La SNCF (ou plutôt RFF, car le réseau c'est RFF, la SCNCF, elle, elle transporte les voyageurs et affrète les trais), dont les voies passent en-dessous a probablement demandé au CD de faire poser des grilles anti chute de blocs afin de protéger ses trains, il n'est même pas sûr qu'elle y a mis le moindre franc.

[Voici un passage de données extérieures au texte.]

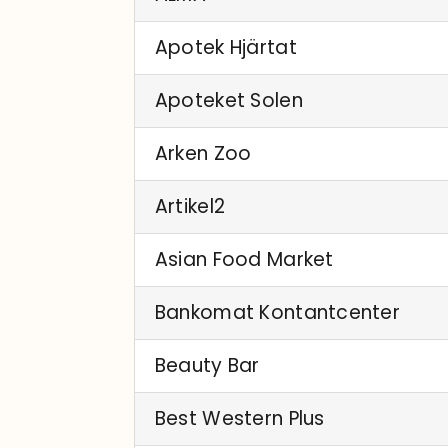
Apotek Hjärtat
Apoteket Solen
Arken Zoo
Artikel2
Asian Food Market
Bankomat Kontantcenter
Beauty Bar
Best Western Plus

D'ailleurs, lorsqu'il est question de travaux à proximité d'une voie ferrée, ce n'est jamais simple, RFF ou la SNCF sont les rois des casse-bonbons et il faut impérativement respecter LEURS procédures !

Que peut faire le maire ? Si l"ouvrage est situé sur sa commune, Il peut toujours faire procéder à une inspection détaillée de l'ouvrage, à la condition que CD et RFF/SNCF se montrent coopératifs, ce qui est loin d'être gagné (il faut aussi ausculter le dessous du pont). Cela coûterait environ 4000€, à la louche. Mettons qu'il la fasse et qu'il obtienne un rapport suffisamment éloquent pour qu'il puisse renvoyer les uns et les autres à leurs responsabilités, et le voilà dégagé de toutes responsabilité en cas d'effondrement soudain du pont, ce qui paraît peu probable dans l'immédiat.

Par contre, et quoi qu'il arrive, ce n'est jamais bon que l'eau puisse pénétrer dans le béton d'un ouvrage, à termes les aciers s'oxydent et c'est là qu'apparaissent les pathologies dont certaines demandent parfois des travaux urgents de remise en état.